2ª NOTÍCIA DE JORNAL
“Clientes reclamaram da interferência de um segurança da boate que invadiu o palco e envolveu a dançarina numa toalha úmida. Retirando-a rapidamente de cena”.
3ª NOTÍCIA DE REVISTA
“O fogo blue a envolver a dançarina, assim como as chamas de tez amarelada, não fazia parte dos efeitos visuais do show”.
4ª NOTÍCIA DE REVISTA
“Stripper vítima de CHE é levada ao HC”.
22) EXT. DIA SEGUINTE. AVENIDA PAULISTA — NOITE
(LEANDRO parado frente a uma banca de revistas observa as curiosas manchetes dos jornais):
1ª MANCHETE DE JORNAL
"Corpo ardente queima em faíscas de paixão".
2ª MANCHETE DE JORNAL
“Chamas consomem stripper”.
3ª MANCHETE DE JORNAL
"Combustão Humana Espontânea ataca outra vez."
23) INT./EXT. APARTAMENTOS. BARES — NOITE
(PESSOAS ora se aproximam, ora se afastam das imagens projetadas pelos monitores em 3ª dimensão do eletrodoméstico TV. Os TVespectadores se interessam nos noticiários. Os jornais noturnos provocam grande curiosidade em ambientes vários. Os apresentadores dos jornais noticiam):
REPÓRTER
(entrevistando um deputado federal a propósito de um evento CHE na Câmara dos Deputados)
Eventos de Combustão Humana Espontânea ameaçam transformar-se em epidemia?
DEPUTADO GONDIM NETO
(falando do companheiro vitimado pelo evento CHE)
Sua excelência foi fulminada por chispas de chamas azuladas a poucos metros de onde me encontro agora. Foi impressionante. Em poucos segundos o nobre colega virou cinzas. Não sobrou nem o dedão do pé.
(Outro REPÓRTER entrevista outro PARLAMENTAR para o JORNAL DA BAND):
2° REPÓRTER
(ouve a resposta à pergunta: “o senhor viu seu colega virar cinzas?”)
Vi tudo. Estava próximo. Não tinha o que fazer. Fiquei sem atitude. Uma coisa horrível. Um filme de terror. Quando o facho do extintor de incêndio do segurança atingiu o corpo, sobraram apenas cinzas. E um pedaço do pé que incluía o calcanhar.
24) EXT. RUAS. AVENIDAS. PARQUES E PRAIAS — DIA
(As pessoas cruzam-se entre si mostrando-se atônitas ao caminhar pelas calçadas. Muitos transeuntes estão parados próximos às bancas de revistas. Seus rostos colados às manchetes das primeiras páginas dos jornais do dia. A curiosidade se faz presente nos mais diversos ambientes (metrô, ônibus, salas de espera de cinemas, aeroportos, barcos, lanchas, navios). Passam a impressão de que estão descobrindo que a leitura de revistas e jornais é indispensável para que compreendam o que está acontecendo nos bastidores da surpreendente realidade).

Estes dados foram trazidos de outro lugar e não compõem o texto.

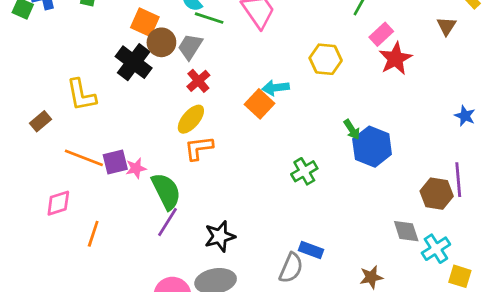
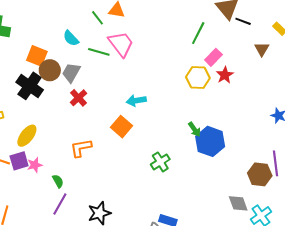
green line: (209, 18) -> (99, 52), moved
yellow hexagon: (326, 59) -> (198, 77), moved
red star: (395, 59) -> (225, 75), size x0.7
orange square: (260, 104) -> (122, 127), moved
yellow ellipse: (191, 119) -> (27, 136), moved
green semicircle: (166, 191) -> (58, 181), size x0.5

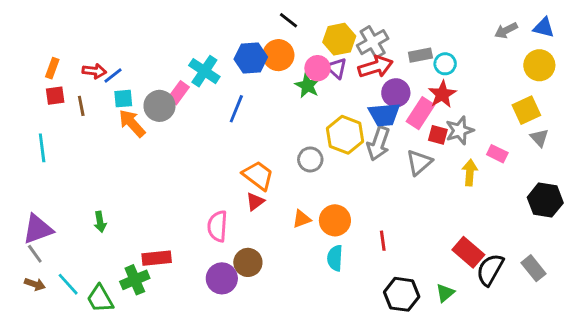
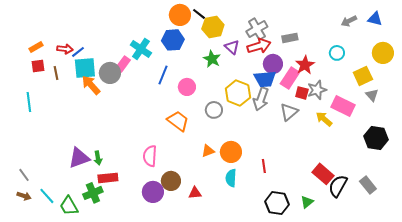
yellow hexagon: (339, 39) -> (213, 27), moved
orange circle: (278, 55) -> (180, 15), moved
cyan circle: (445, 64) -> (337, 53), moved
yellow circle: (539, 65) -> (383, 53), moved
orange rectangle: (52, 68) -> (36, 47), turned 40
pink circle: (318, 68) -> (187, 87), moved
cyan square: (123, 99) -> (85, 68), size x1.6
pink rectangle: (497, 154) -> (343, 106), size x1.6
yellow arrow: (470, 173) -> (324, 119), turned -54
red triangle: (255, 202) -> (195, 193), moved, turned 32
green arrow: (100, 222) -> (98, 158), moved
purple triangle: (38, 229) -> (79, 158), moved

(Vozes e imagens de locutores de TV e rádio divulgam os estranhos eventos):
ÂNCORA DE TELEJORNALISMO NOTURNO
(enfatiza uma notícia sensacional)
“Combustão Humana Espontânea é uma força sobrenatural. Um fenômeno desconhecido. Tempestades de fogo surgem em vários locais do planeta. Um bairro de Chicago foi totalmente destruído. Morreram 450 pessoas. 18 mil imóveis completamente queimados”.
ÂNCORA DE TELEJORNALISMO NOTURNO
(de uma segunda emissora de TV)
“O fogo tinha uma cor ora normal, ora vermelha, passando depois para o verde. Os cientistas não encontraram explicação racional. Algo no ar alimentava o incêndio de Chicago. Não era nem pó de alumínio nem magnésio”.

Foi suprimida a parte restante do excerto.